_ABOUT THIS EXERCISE:_ The answer must consist solely of the lines below starting at the one containing "Trang chủ (225, 117)" and ending at the one containing "全部 (242, 18)", repeated exactly, with both ends included and all pictures omitted.
====== PROVIDED INFORMATION ======
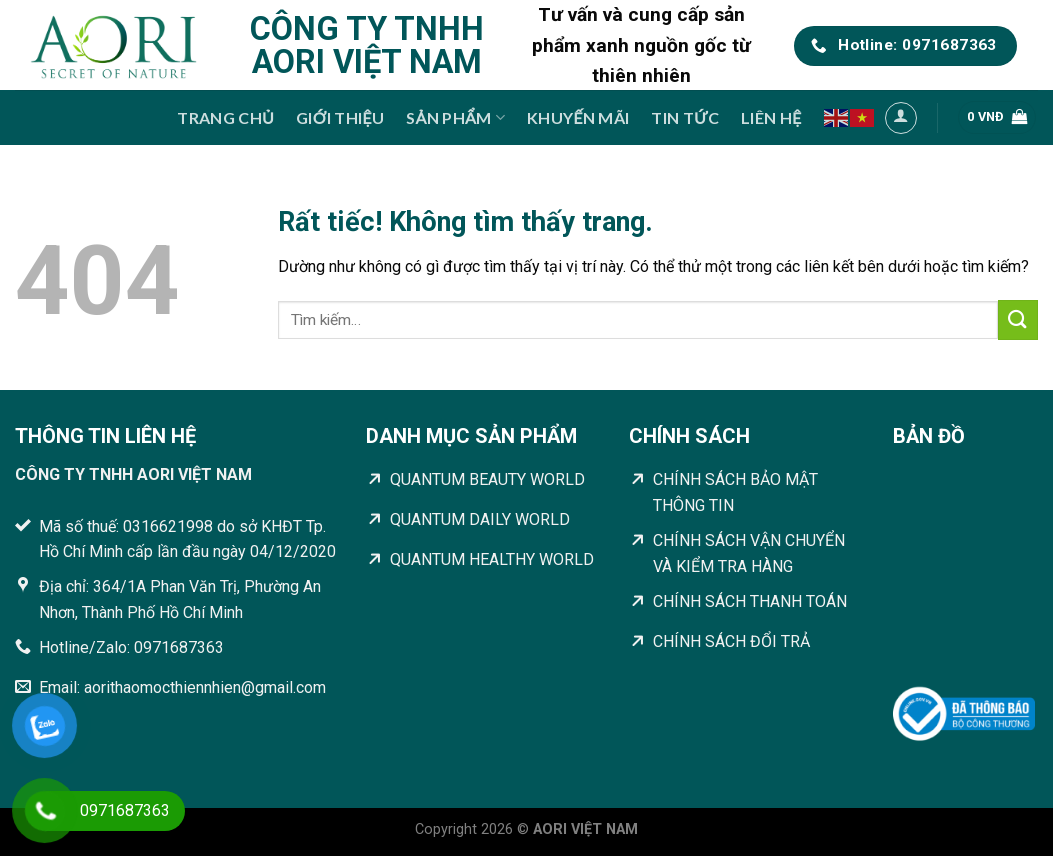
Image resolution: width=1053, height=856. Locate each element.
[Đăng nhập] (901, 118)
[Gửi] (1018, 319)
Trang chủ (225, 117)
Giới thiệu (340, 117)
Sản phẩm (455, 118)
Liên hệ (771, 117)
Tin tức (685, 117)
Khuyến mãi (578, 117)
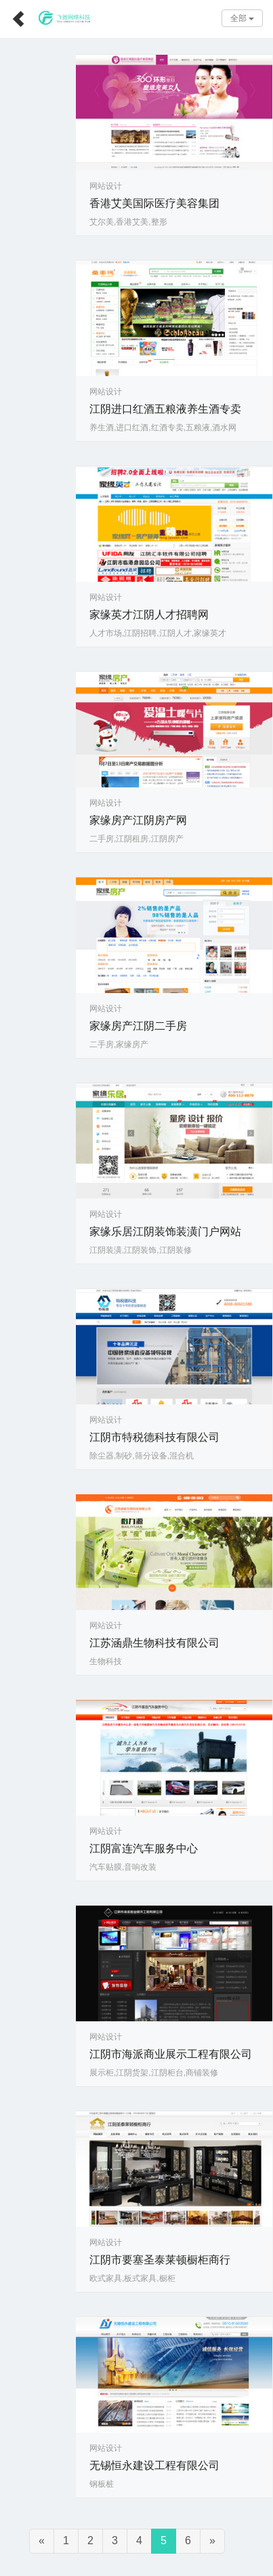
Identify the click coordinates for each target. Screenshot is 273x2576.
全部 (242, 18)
======
====== PROVIDED INFORMATION ======
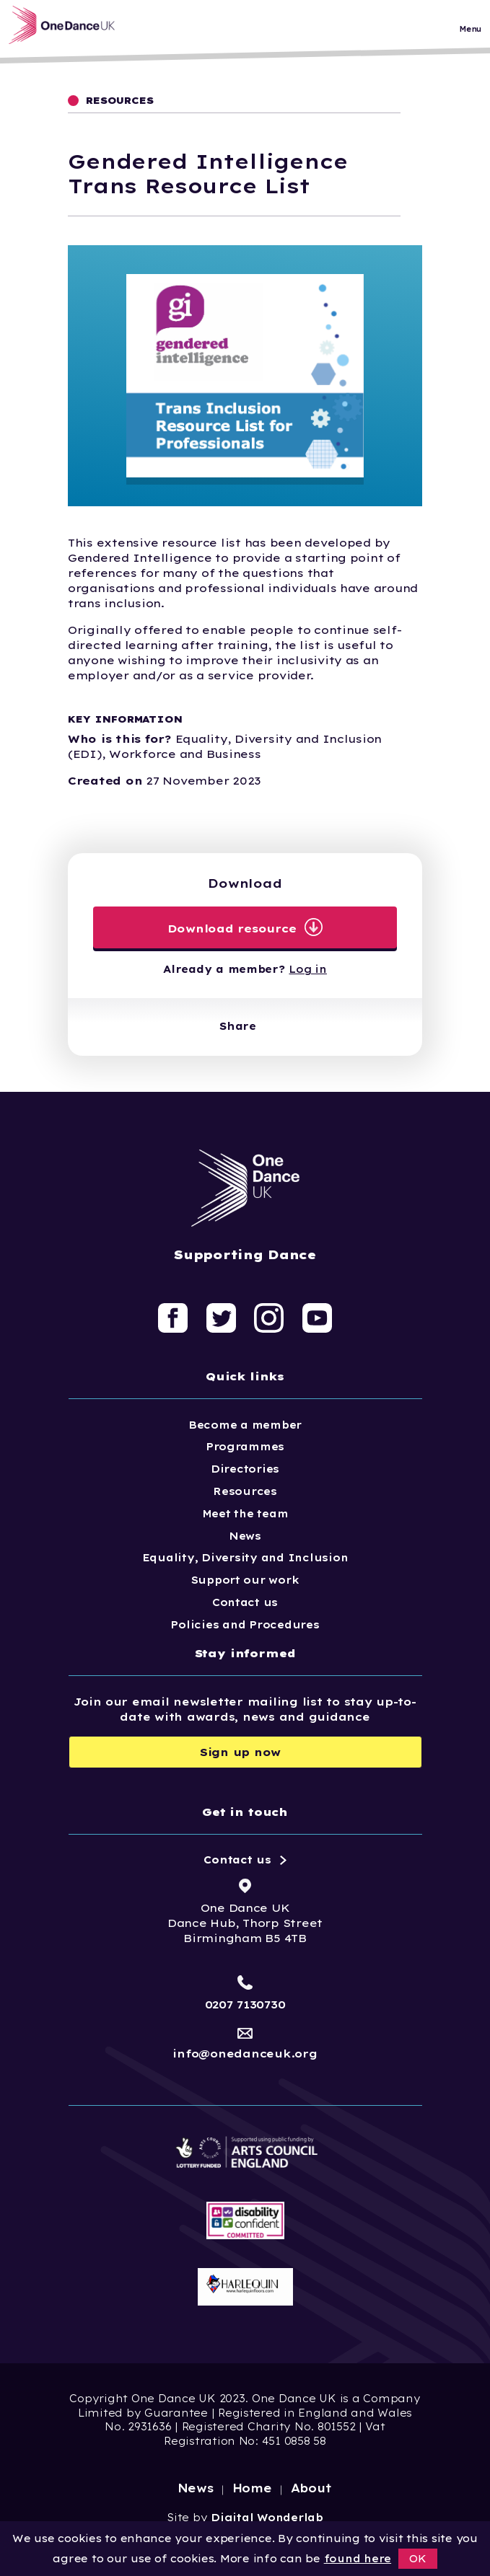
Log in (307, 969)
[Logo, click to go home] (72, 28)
======
_OUTPUT OF THE EXERCISE:_
Trang chủ (225, 117)
Giới thiệu (340, 117)
Sản phẩm (455, 118)
Liên hệ (771, 117)
Tin tức (685, 117)
Khuyến mãi (578, 117)
Identify the click coordinates for each target. Screenshot is 273x2576.
全部 (242, 18)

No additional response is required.